Audio Style Transformations using Deep Neural Networks by Prateek Verma
Deep Neural Networks (DNNs) have been wildly successful for many tasks, but none of the tasks are as wondrous as the success that DNNs have had on transferring the style of one painting to another painter’s art. This magical trick is accomplished by mixing and matching the low-level feature analysis layers between different styles of paining, so a painting in one style is rendered in another with different kinds of brush works.
But can we do this for audio? Prateek Verma has been experimenting with this, and will talk about his work and results. What does audio style mean, and how does one capture it?
Who: Prateek Verma (Stanford CCRMA)
What: Audio Style Transformations using Deep Neural Networks
When: 10:30AM on Friday, January 12, 2018
Where: CCRMA Seminar Room
Why: Style transfer is cool and mysterious
This is the first Hearing Seminar of the new quarter. Bring your own style, and we’ll talk about how DNNs can change it.
- Malcolm
Audio Style Transformations using Deep Neural Networks
Prateek Verma and Julius Smith - Stanford CCRMA
There has been fascinating work on creating artistic transformations of images by Gatys et al. This was revolutionary in how we can in some sense alter the “style” of an image while generally preserving its “content”. In our work, we present a method for creating new sounds using a similar approach, treating it as a style-transfer problem, starting from a random-noise input signal and iteratively using back-propagation to optimize the sound to conform to filter-outputs from a pre-trained neural architecture of interest.
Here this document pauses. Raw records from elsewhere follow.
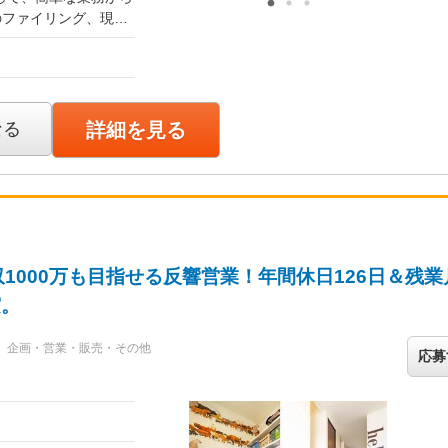
定します。
のファイリング、現場
丁寧に指導しますの
きた
後）
ます。 先輩のサポ
職人さん・資材の手
店舗から1時間圏内の
なる
詳細を見る
同行します。 現場で
ます。 この仕
くプロセスに深く関わ
お客様との打ち合わ
て活躍する道も用意さ
言葉をいただける、
1000万も目指せる反響営業！年間休日126日＆残業
実。
企画・営業・販売・その他
応募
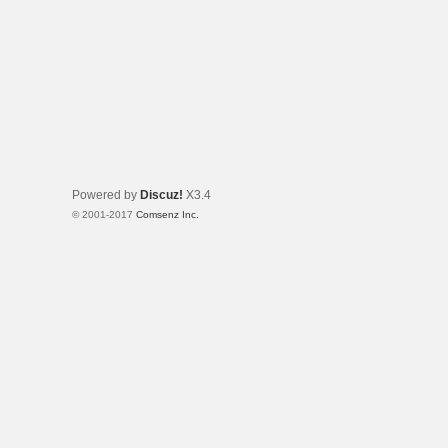
Powered by
Discuz!
X3.4
© 2001-2017
Comsenz Inc.
Template By 【未来科技】【 www.wekei.cn 】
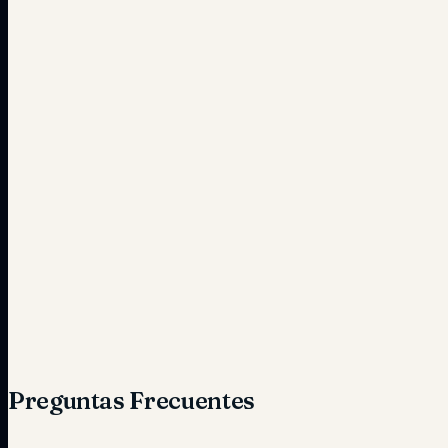
Preguntas Frecuentes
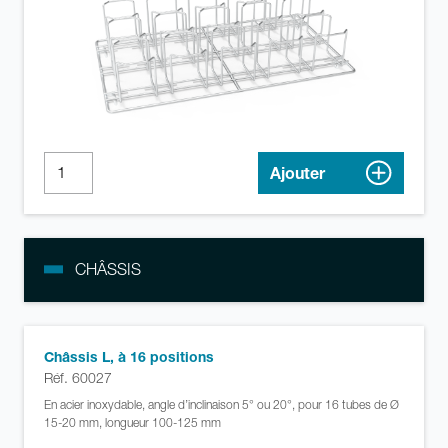
Ajouter
CHÂSSIS
Châssis L, à 16 positions
Réf. 60027
En acier inoxydable, angle d’inclinaison 5° ou 20°, pour 16 tubes de Ø
15-20 mm, longueur 100-125 mm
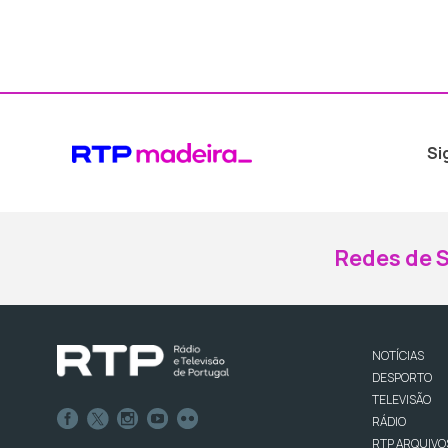
Si
Redes de S
NOTÍCIAS
DESPORTO
TELEVISÃO
RÁDIO
RTP ARQUIVO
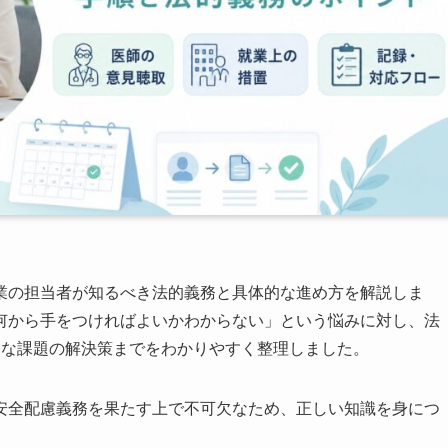
業の担当者が知るべき法的義務と具体的な進め方を解説しま
何から手をつければよいかわからない」という悩みに対し、法
ちな課題の解決策までをわかりやすく整理しました。
安全配慮義務を果たす上で不可欠なため、正しい知識を身につ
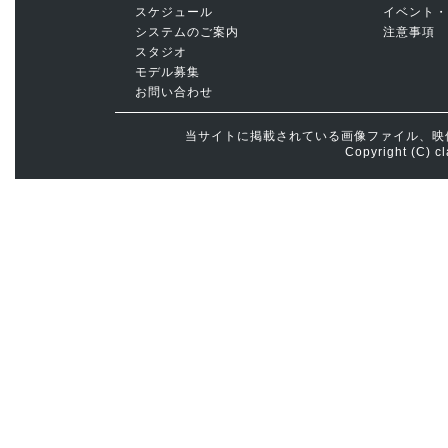
スケジュール
イベント・
システムのご案内
注意事項
スタジオ
モデル募集
お問い合わせ
当サイトに掲載されている画像ファイル、映
Copyright (C) cl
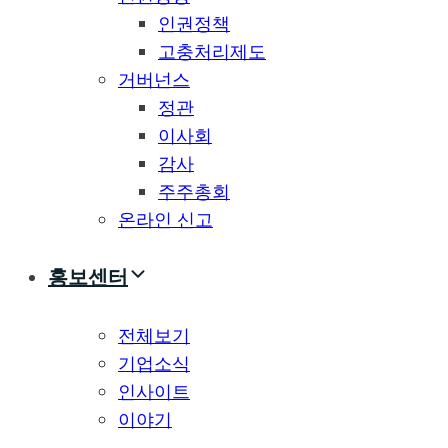
인권정책
고충처리제도
거버넌스
정관
이사회
감사
주주총회
온라인 신고
홍보센터
전체보기
기업소식
인사이트
이야기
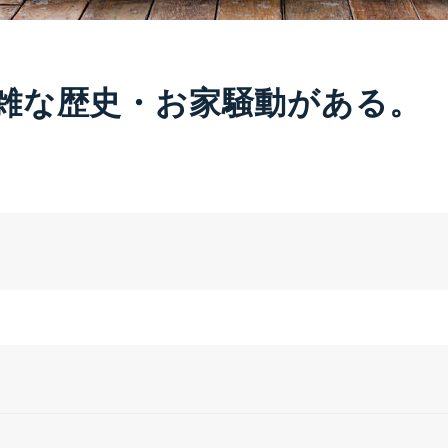
雑な歴史・お家騒動がある。
。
For demonstration, we investigate two different tasks, resulting in bandwidth expansion/compression, and timbral transfer from singing voice to musical instruments. A feature of our method is that a single architecture can generate these different audio-style-transfer types using the same set of parameters which otherwise require different complex hand-tuned diverse signal processing pipelines. We would also discuss very similar work published by Google Research on style transfer on speech, with content with words being spoken and style being the speaker. Finally to conclude, we would motivate plethora of applications possible with this framework, with simple tweaking of the loss functions. :)
Biography
Prateek Verma is a CCRMA MA/MST graduate interested in Audio Processing, Generation and Analysis. Before coming to Stanford, he graduated from IIT Bombay in Electrical Engineering. He has held research positions at Stanford in Artificial Intelligence Lab in the Computer Science Department.